Your leader (“Riders On The Storm”, 1 November) suggests that current investor sentiment is “excessively negative”. That depends upon one’s historical perspective, in both directions.
A reversion to the mean (over the last generation) for UK house prices would be some 3.5 times household income, which on 2007 figures would imply average valuations around £120,000. Turning to shares, the progress of the Dow over the past 80 years (adjusted for consumer prices) indicates that a return to 6,000 points should be unsurprising, and a low of 4,000 not impossible.
But in addition to the business cycle and recurrent bubbles, there are deep linear changes at work. While maintaining the Western consumer in his fantasy of idle wealth, the East has been building up its human and physical industrial resources. We are focussing on the present recession, but not what the world will look like afterwards. When Asia has sufficiently developed its domestic demand, it will lose its enthusiasm for US Treasury debt, and the credit markets will tear at our economies with higher interest rates. Already, the search is well under way for an alternative to the US dollar as a world trading currency; and foreign investors, sovereign wealth funds and oil-rich governments are building up holdings in our bellwether businesses (e.g. Barclays Bank), thus converting imbalance into equity and exporting our future dividends.

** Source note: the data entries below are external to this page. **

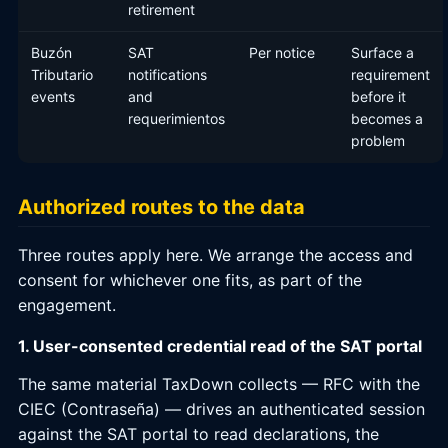
retirement
Buzón
SAT
Per notice
Surface a
Tributario
notifications
requirement
events
and
before it
requerimientos
becomes a
problem
Authorized routes to the data
Three routes apply here. We arrange the access and
consent for whichever one fits, as part of the
engagement.
1. User-consented credential read of the SAT portal
The same material TaxDown collects — RFC with the
CIEC (Contraseña) — drives an authenticated session
against the SAT portal to read declarations, the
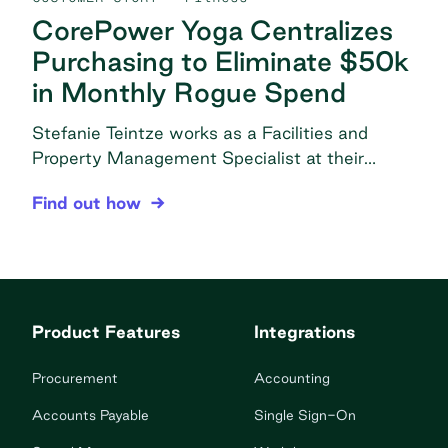
CorePower Yoga Centralizes
Purchasing to Eliminate $50k
in Monthly Rogue Spend
Stefanie Teintze works as a Facilities and
Property Management Specialist at their
headquarters in Denver, CO under the
CorePower Yoga Centralizes Purchasing to Elimi
Find out how
Operations-Facilities department. In this role,
she is responsible for all things related to
supplies, including procurement, vendor
communication, and managing CPY’s supplies
ordering platform for all 176 corporately owned
Product Features
Integrations
studios. The problem Decentralized purchasing:
Purchasing would cause […]
Procurement
Accounting
Accounts Payable
Single Sign-On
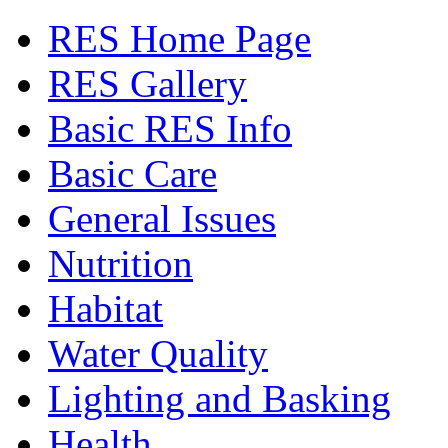
RES Home Page
RES Gallery
Basic RES Info
Basic Care
General Issues
Nutrition
Habitat
Water Quality
Lighting and Basking
Health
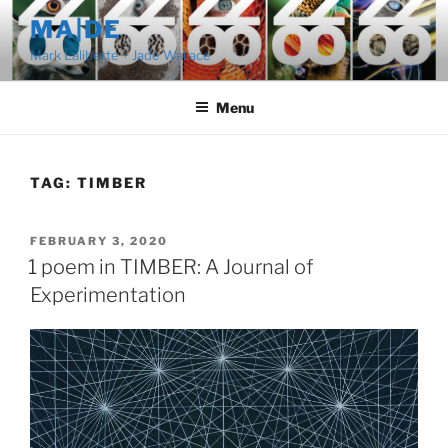
Skip
MA|DE
to
Mark Laliberte + Jade Wallace
content
Menu
TAG:
TIMBER
POSTED
FEBRUARY 3, 2020
ON
1 poem in TIMBER: A Journal of
Experimentation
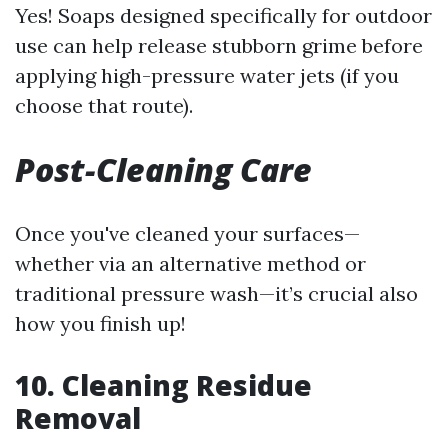
Yes! Soaps designed specifically for outdoor
use can help release stubborn grime before
applying high-pressure water jets (if you
choose that route).
Post-Cleaning Care
Once you've cleaned your surfaces—
whether via an alternative method or
traditional pressure wash—it’s crucial also
how you finish up!
10. Cleaning Residue
Removal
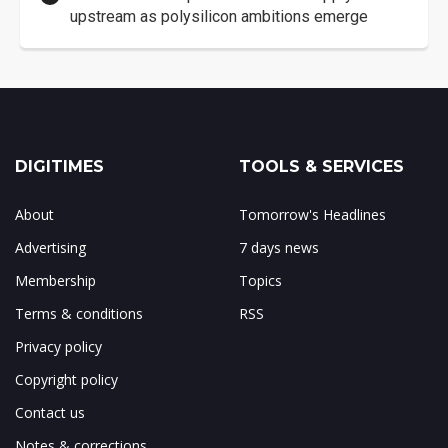
upstream as polysilicon ambitions emerge
DIGITIMES
TOOLS & SERVICES
About
Tomorrow's Headlines
Advertising
7 days news
Membership
Topics
Terms & conditions
RSS
Privacy policy
Copyright policy
Contact us
Notes & corrections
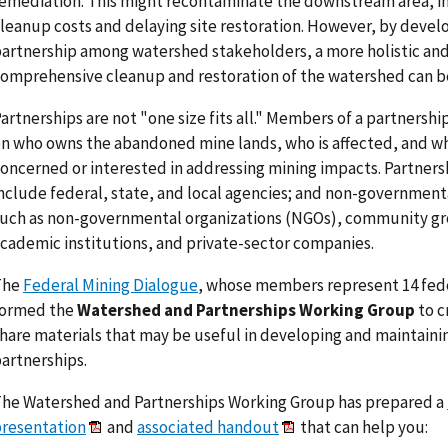
emediation. This might recontaminate the downstream area, i
leanup costs and delaying site restoration. However, by devel
artnership among watershed stakeholders, a more holistic an
omprehensive cleanup and restoration of the watershed can b
artnerships are not "one size fits all." Members of a partnersh
n who owns the abandoned mine lands, who is affected, and wh
oncerned or interested in addressing mining impacts. Partners
nclude federal, state, and local agencies; and non-government
uch as non-governmental organizations (NGOs), community g
cademic institutions, and private-sector companies.
The
Federal Mining Dialogue
, whose members represent 14 fede
formed the
Watershed and Partnerships Working Group
to c
hare materials that may be useful in developing and maintaini
artnerships.
he Watershed and Partnerships Working Group has prepared a
resentation
and
associated handout
that can help you:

Besides, the Dow and FTSE companies derive an increasing proportion of their income from abroad, so stock indices no longer reflect national prosperity. Real wages have stalled, and seem set to decline against a background of rising inflation and global competition; this, plus an interest rate correction, might strengthen the downward trend for house prices.
In short, successive governments have failed to repair our economic structure, and bear market rallies notwithstanding, I think we must eventually recalibrate our measures of normality.